Expanding arsenal against diabetes mellitus through nanoformulations loaded with glimepiride and simvastatin: A comparative study

Type 2 diabetes mellitus is one of the most common and life-threatening diseases found across the globe. It occurs due to insulin resistance (IR). Major causes of IR include obesity, sedentary life style and hyperlipidemia. Glimepiride (GLM) is one of the most common oral sulphonyl ureas that is being used to treat diabetes and Simvastatin (SIM) is one of the most common statins that is used to treat hyperlipidaemia. However, both the drugs suffer from dissolution rate limited oral bioavailability. Hence, the aim of present study was to develop two different nanoformulations viz. nanosuspension and self-nanoemulsifying drug delivery systems (SNEDDS) and evaluate their potential in treating type 2 diabetes mellitus on streptozotocin (STZ) induced rats.

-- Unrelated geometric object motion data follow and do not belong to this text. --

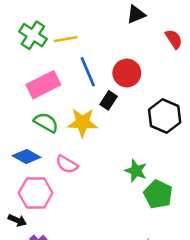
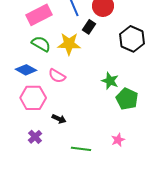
black arrow: (17, 220) -> (59, 119), moved

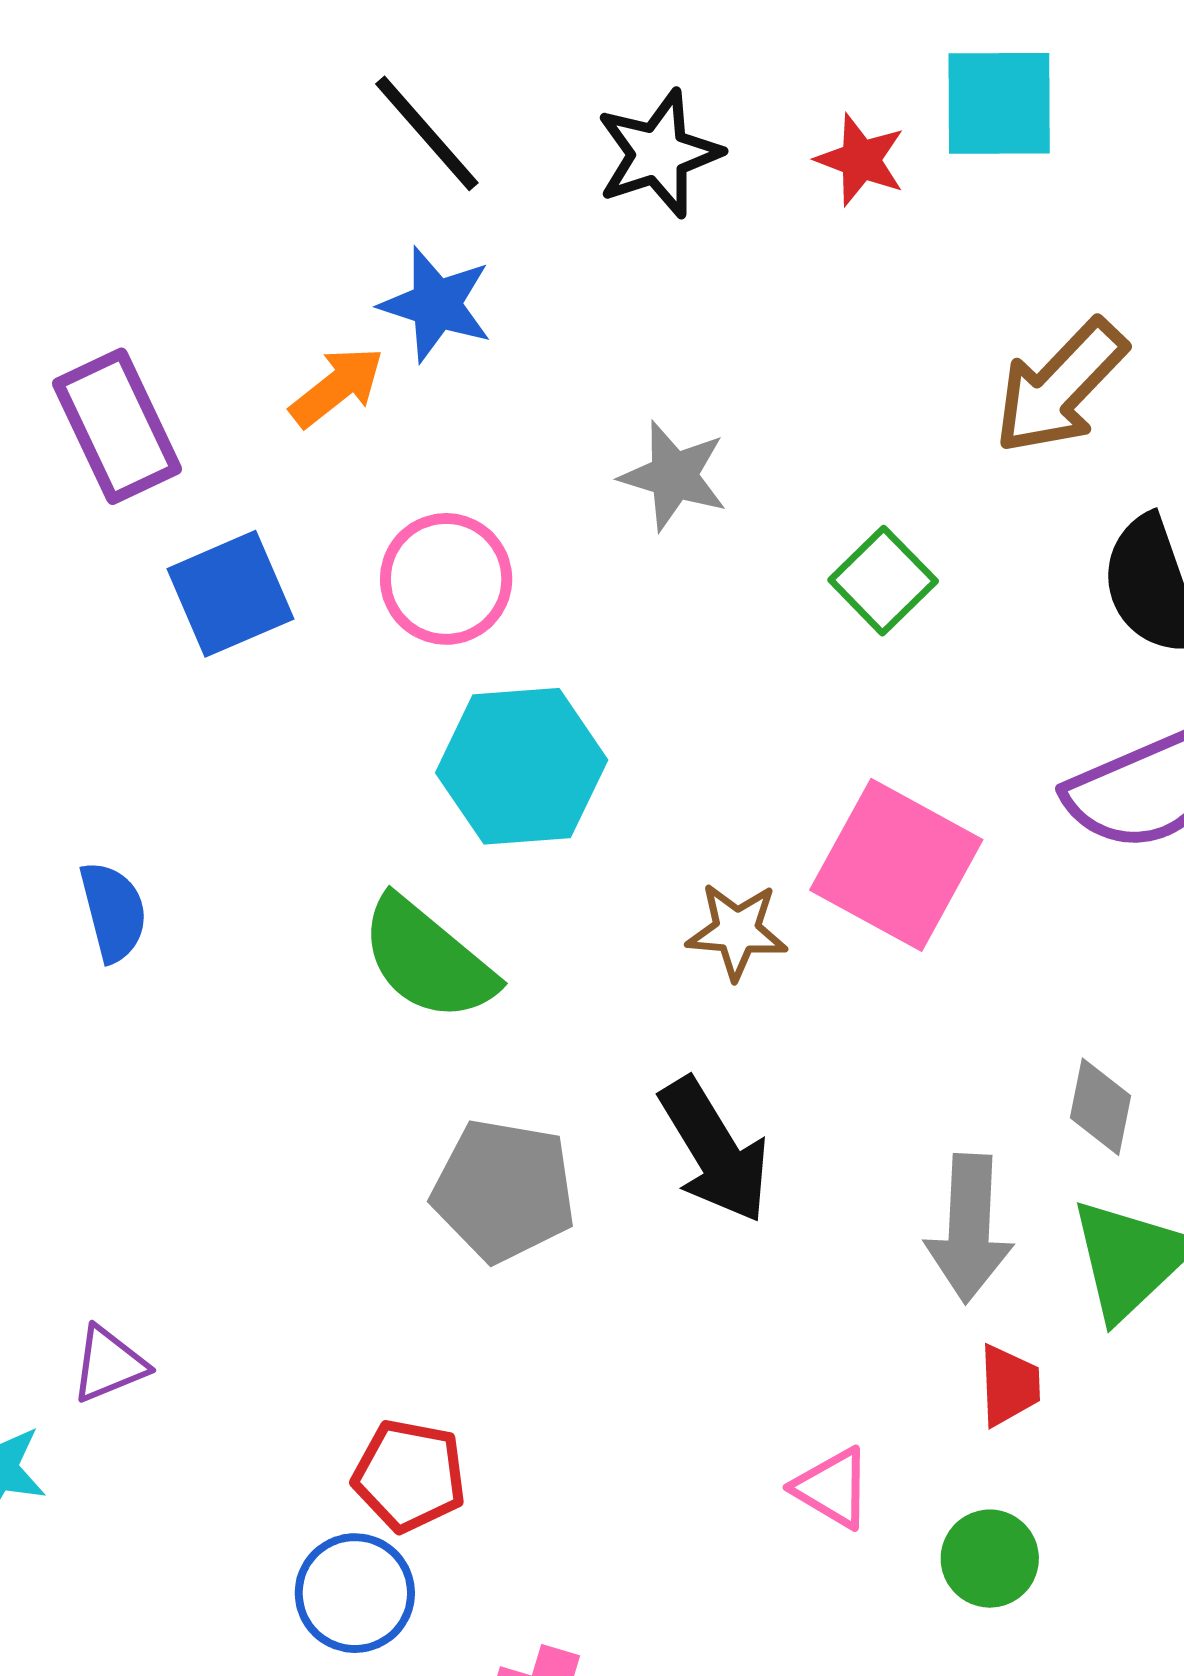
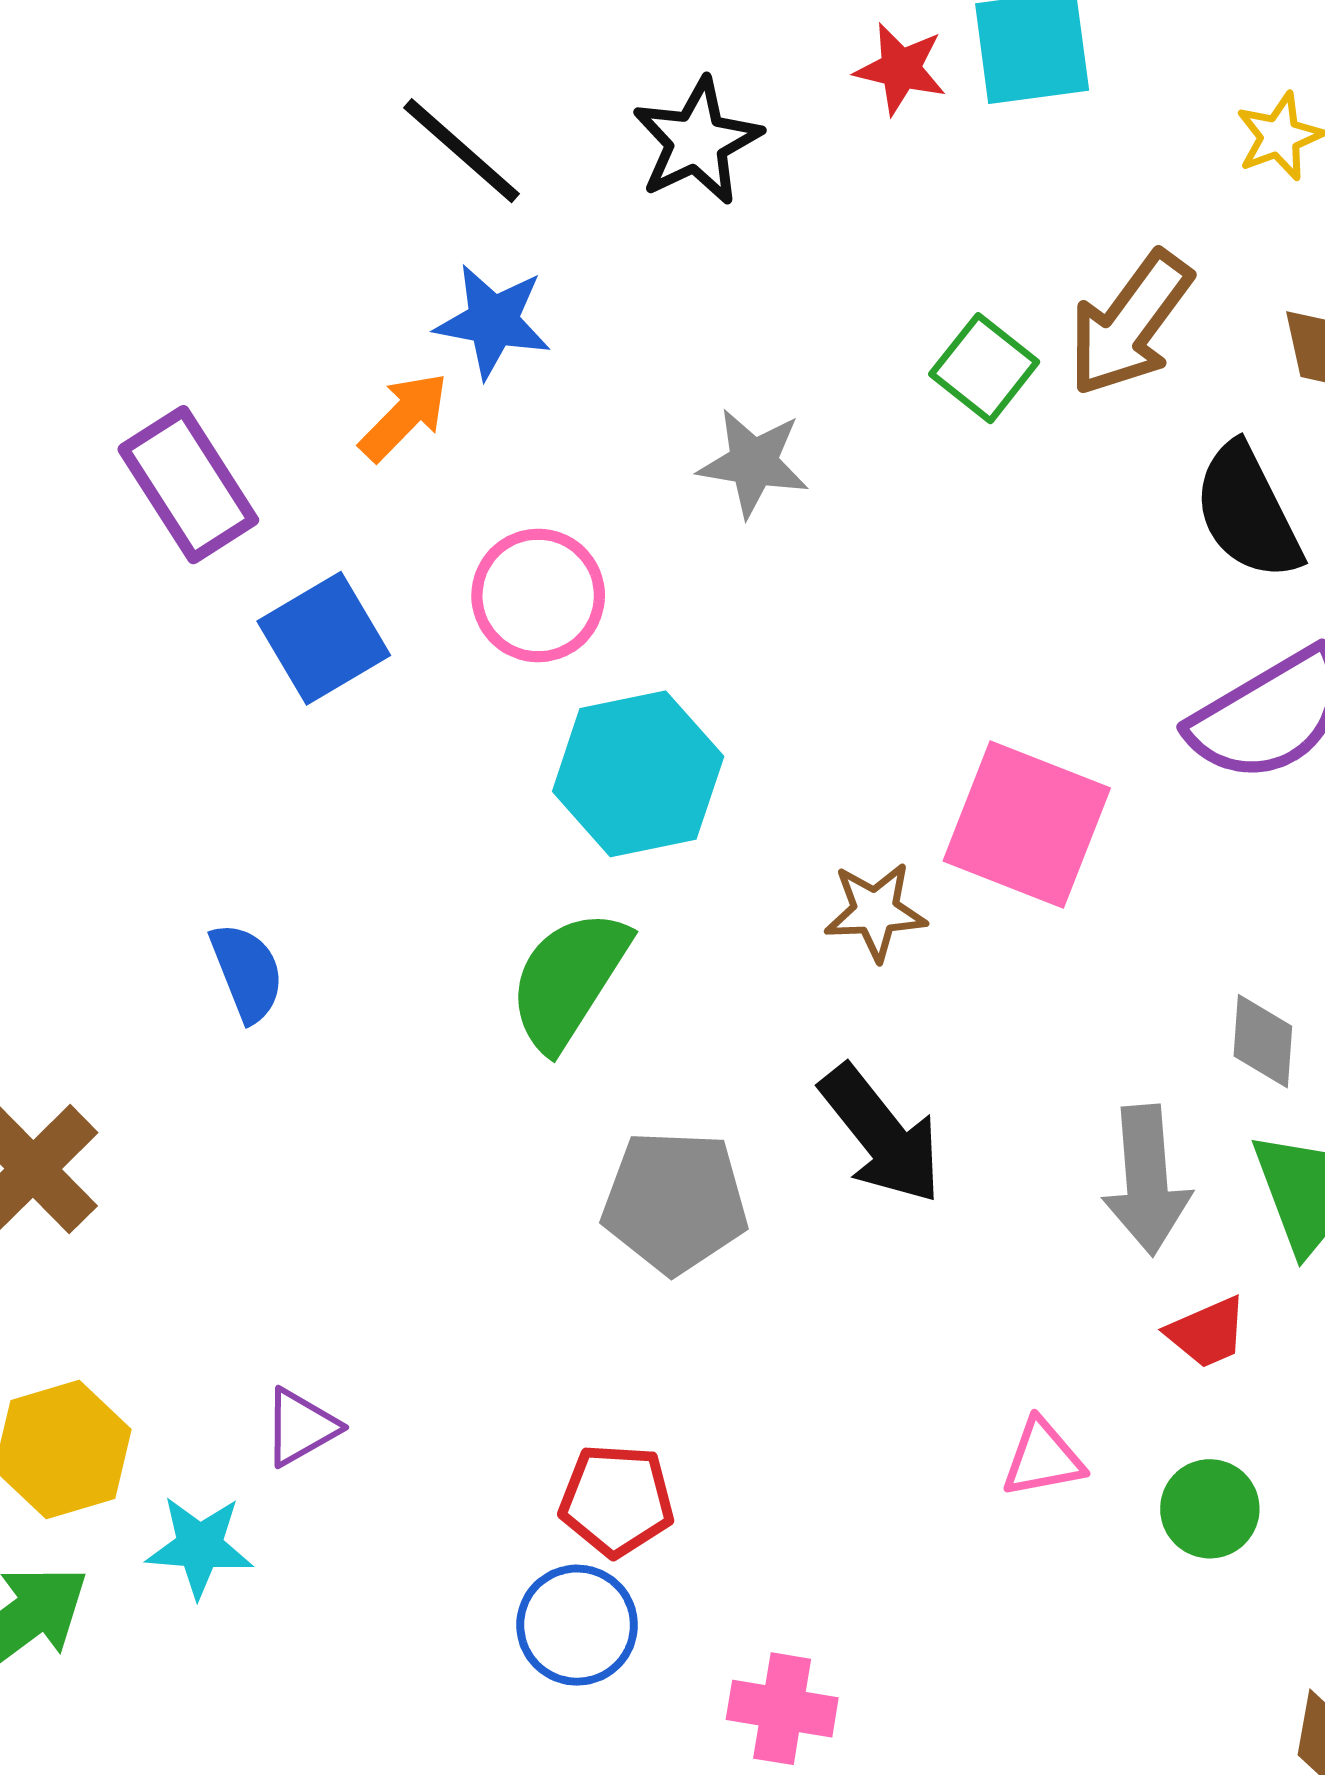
red star: (861, 160) -> (901, 69), moved
green square: (883, 581) -> (984, 368), moved
green semicircle: (428, 959) -> (569, 980), turned 90
red trapezoid: (1009, 1385) -> (1207, 1332), turned 76
pink triangle: (832, 1488) -> (1043, 1458), turned -34

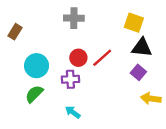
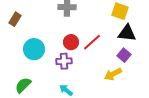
green semicircle: (34, 94) -> (23, 85), moved
yellow arrow: (151, 98) -> (113, 74), moved, turned -36

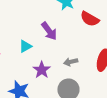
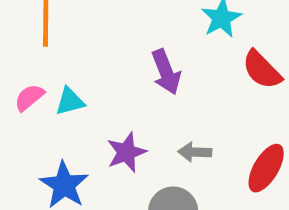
cyan triangle: (25, 46) -> (70, 101), moved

In the present study two such drugs, GLM and SIM were co-formulated into nanosuspension (NS) as well as self-nanoemulsifying drug delivery systems (L-SNEDDS). Both formulations were spray dried for solidification and evaluated for their antidiabetic potential against high fat diet and streptozotocin induced rat model. The study showed significant (p < 0.05) decrease in lipid/cholesterol and blood glucose levels and significant increase in antioxidant levels in the rats treated with NS and SNEDDS containing the drugs alone as well as their combination as compared to their unprocessed forms. However, the efficacy was more prominent in case of combination possibly due to dual benefits i.e., decrease in IR due to statin and control of blood glucose level. Among NS and SNEDDS, NS was found more efficacious than that of the SNEDDS possibly due to higher enhancement of oral bioavailability in case of NS.

Automated summary

This study developed two different nanoformulations, nanosuspension and self-nanoemulsifying drug delivery systems, and evaluated their potential in treating type 2 diabetes. The results showed that both formulations significantly reduced lipid/cholesterol and blood glucose levels, and increased antioxidant levels. The combination of the drugs in the nanoformulations was more effective, possibly due to the dual benefits of reducing insulin resistance and controlling blood glucose levels. The nanosuspension showed better oral bioavailability enhancement compared to the self-nanoemulsifying drug delivery systems.